Oh, this is so much of a painful subject for me to talk about but one that I feel, has taught me some of my best lessons. Take last weekend for instance. A great weekend with my partner and friends listening to some amazing Blues music. No stress,, just chilling out . On Saturday night, I watched a gentleman who is well known around our town for being an outstanding blues slide guitarist and believe me, he did not disappoint. He was on it from the word go. Then on Sunday, it was advertised for a guy from the USA. His poster said he was a Delta blues player. (For those of you who are not in the Blues world, the Delta blues is where it all began, the original slide, deep down Mississippi sound). You can imagine my excitement at being able to watch and listen to someone who had those roots. Now before I go any further, I play slide guitar myself and consider myself fairly competent. So when the gentleman started to play in this very rough style, not the exacting way I was used to, I have to admit I was disappointed. In fact, I didn’t like it. Yet, my friend, who has forgotten more about the Blues than I will ever know found him to be outstanding. So began my mental battle. I spoke to a few others, including the guy who had played the previous evening, all said the same thing. The guy was a real blues player. I have to say I was getting quite annoyed, and with that a little frustrated. Even to the point where a few comments left my lips that I now regret. Anyway, I sat down for the second set and decided just to listen with an open mind. I started listening to the stories he was telling which lead into the music he was playing and I started to get more and more in to it. All of a sudden, Bingo!! I got it. I was watching somebody telling me a story of his life and just using music to do so. Then it really hit me, I had been judging this guy on my own standards which were actually nowhere near this guys. I felt so ashamed. I had been putting down a very nice guy just because I thought I was better. I couldn’t have been more wrong. I had a few words with him after and had to apologise just for my thoughts. I also told him he had taught me a huge lesson.

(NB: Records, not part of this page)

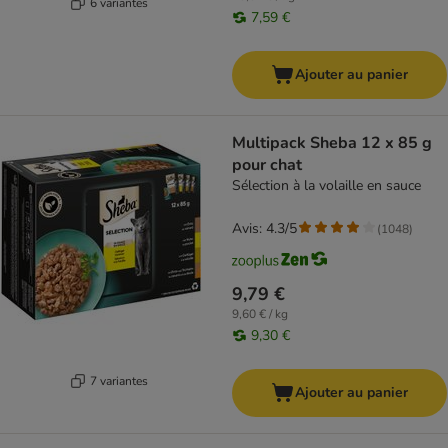
6 variantes
7,59 €
Ajouter au panier
Multipack Sheba 12 x 85 g
pour chat
Sélection à la volaille en sauce
Avis: 4.3/5
(
1048
)
9,79 €
9,60 € / kg
9,30 €
7 variantes
Ajouter au panier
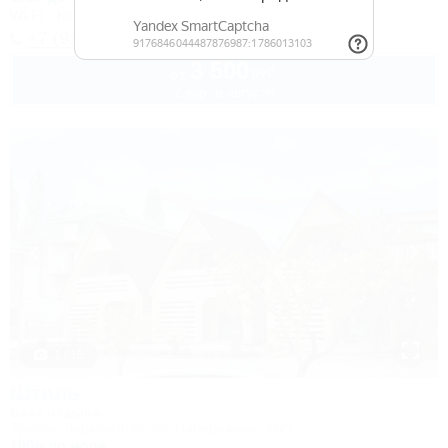
Wi-Fi
Кондиционер
Автостоянка
+7 (918) 470-52-73
3 500
руб.
от
2 взр. в августе
1 / 15
Штиль
База отдыха
Туапсе, Лермонтово, ул. Набережная, 1б/1
100м до моря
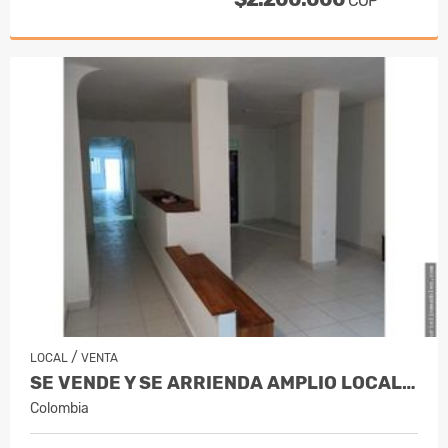
COP
/
LOCAL
VENTA
SE VENDE Y SE ARRIENDA AMPLIO LOCAL CO…
Colombia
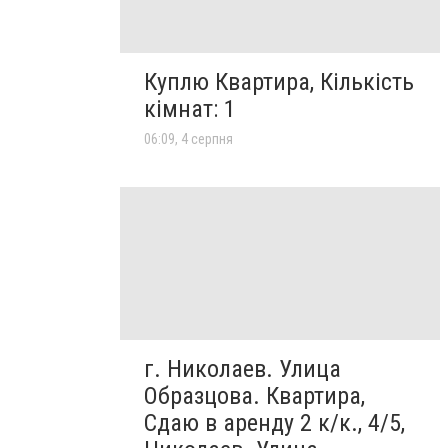
Куплю Квартира, Кількість
кімнат: 1
06:09, 4 серпня
г. Николаев. Улица
Образцова. Квартира,
Сдаю в аренду 2 к/к., 4/5,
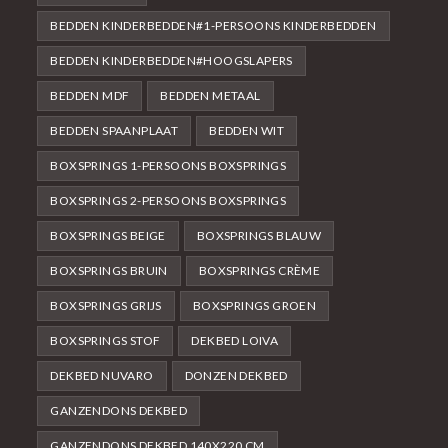
BEDDEN KINDERBEDDEN#1-PERSOONS KINDERBEDDEN
BEDDEN KINDERBEDDEN#HOOGSLAPERS
BEDDEN MDF
BEDDEN METAAL
BEDDEN SPAANPLAAT
BEDDEN WIT
BOXSPRINGS 1-PERSOONS BOXSPRINGS
BOXSPRINGS 2-PERSOONS BOXSPRINGS
BOXSPRINGS BEIGE
BOXSPRINGS BLAUW
BOXSPRINGS BRUIN
BOXSPRINGS CRÈME
BOXSPRINGS GRIJS
BOXSPRINGS GROEN
BOXSPRINGS STOF
DEKBED LOIVA
DEKBED NUVARO
DONZEN DEKBED
GANZENDONS DEKBED
GANZENDONS DEKBED 140X220 CM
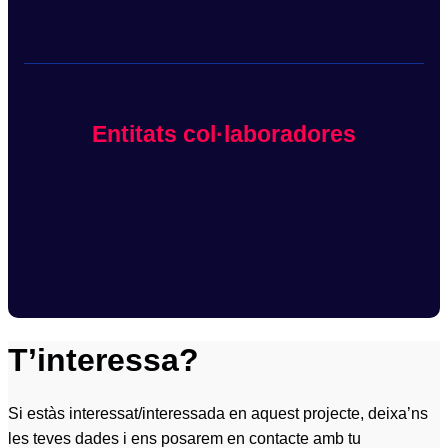
Entitats col·laboradores
T’interessa?
Si estàs interessat/interessada en aquest projecte, deixa’ns
les teves dades i ens posarem en contacte amb tu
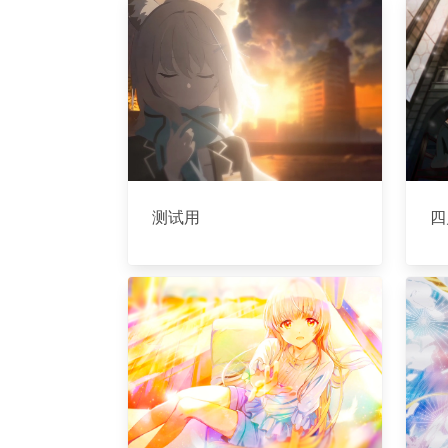
测试用
四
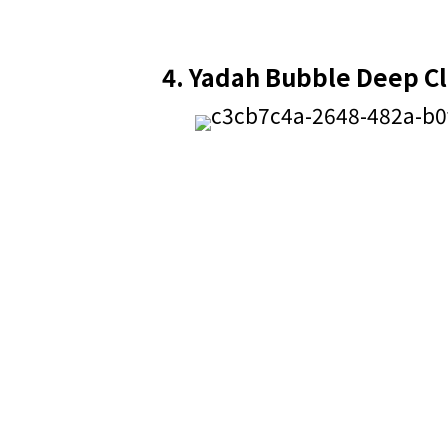
4.
Yadah Bubble Deep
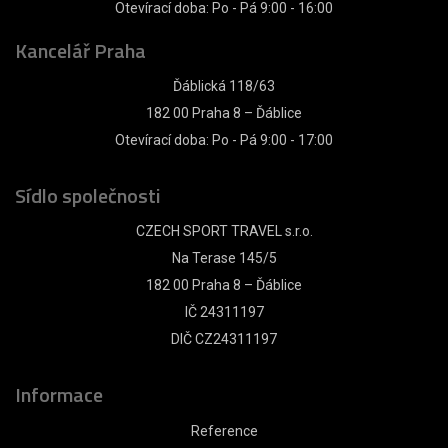
Otevírací doba: Po - Pá 9:00 - 16:00
Kancelář Praha
Ďáblická 118/63
182 00 Praha 8 – Ďáblice
Otevírací doba: Po - Pá 9:00 - 17:00
Sídlo společnosti
CZECH SPORT TRAVEL s.r.o.
Na Terase 145/5
182 00 Praha 8 – Ďáblice
IČ 24311197
DIČ CZ24311197
Informace
Reference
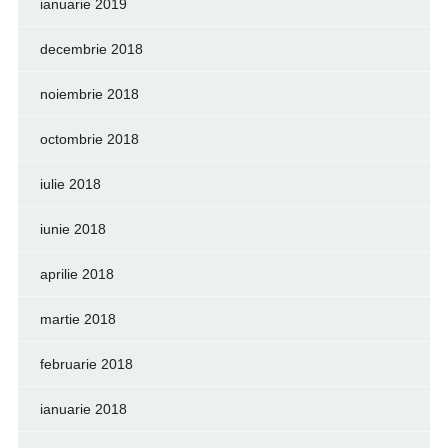
ianuarie 2019
decembrie 2018
noiembrie 2018
octombrie 2018
iulie 2018
iunie 2018
aprilie 2018
martie 2018
februarie 2018
ianuarie 2018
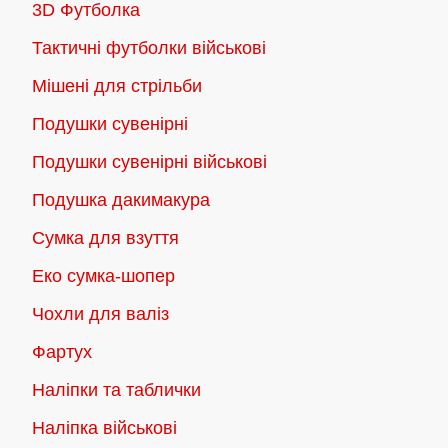
3D Футболка
Тактичні футболки військові
Мішені для стрільби
Подушки сувенірні
Подушки сувенірні військові
Подушка дакимакура
Сумка для взуття
Еко сумка-шопер
Чохли для валіз
Фартух
Наліпки та таблички
Наліпка військові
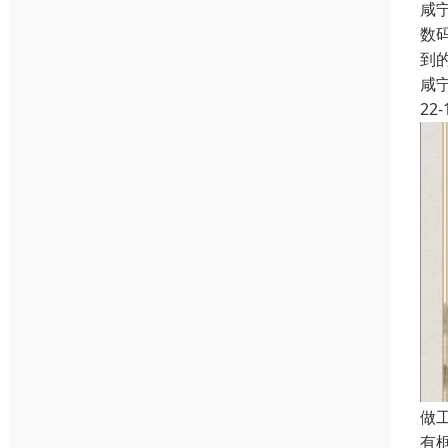
咸
数
到
咸
22-
做
有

The bible teaches us to live in harmony with one another. Do not be proud, but be willing to associate with people of low position. Do not be conceited. (Romans 12:16). and this past weekend I have had another one of those life lessons telling me that I am not perfect and still just a christian in training. I am not, by any means, there yet. Another great verse in the bible that brings this all home is found at 1 Peter 3: 3-4. “Your beauty should not come from outward adornment, such as elaborate hairstyles and the wearing of gold jewelry or fine clothes. Rather, it should be that of your inner self, the unfading beauty of a gentle and quiet spirit, which is of great worth in God’s sight.”.

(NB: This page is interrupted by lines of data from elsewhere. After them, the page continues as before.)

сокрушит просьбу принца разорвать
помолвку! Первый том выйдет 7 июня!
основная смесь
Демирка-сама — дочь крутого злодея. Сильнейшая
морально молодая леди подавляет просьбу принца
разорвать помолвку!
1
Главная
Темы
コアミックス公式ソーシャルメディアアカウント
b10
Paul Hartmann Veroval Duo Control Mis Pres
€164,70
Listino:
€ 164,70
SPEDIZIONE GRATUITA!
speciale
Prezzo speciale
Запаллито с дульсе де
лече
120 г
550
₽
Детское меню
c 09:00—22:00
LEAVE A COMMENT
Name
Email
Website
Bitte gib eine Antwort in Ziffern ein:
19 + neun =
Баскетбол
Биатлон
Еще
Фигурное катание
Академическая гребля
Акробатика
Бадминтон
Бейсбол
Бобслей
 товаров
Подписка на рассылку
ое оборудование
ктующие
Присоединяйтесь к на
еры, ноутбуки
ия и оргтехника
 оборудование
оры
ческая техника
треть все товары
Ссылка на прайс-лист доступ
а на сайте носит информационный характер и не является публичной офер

So yes, this weekend I was week, I judged wrongly and found humility in a very big, nasty tasting pill but it is one I made myself. When we go out in to the world we very often like to give the physical, external impression that we are good people, we like to present ourselves to impress others. We should really be concentrating on our soul and our inner self. By showing humility and being wise, generous and kind, others will know what kind of person we are and in turn God will see too. I personally hope that this has brought me to a better place in my life. But please remember, we are not perfect, any of us. But we can try to be better people.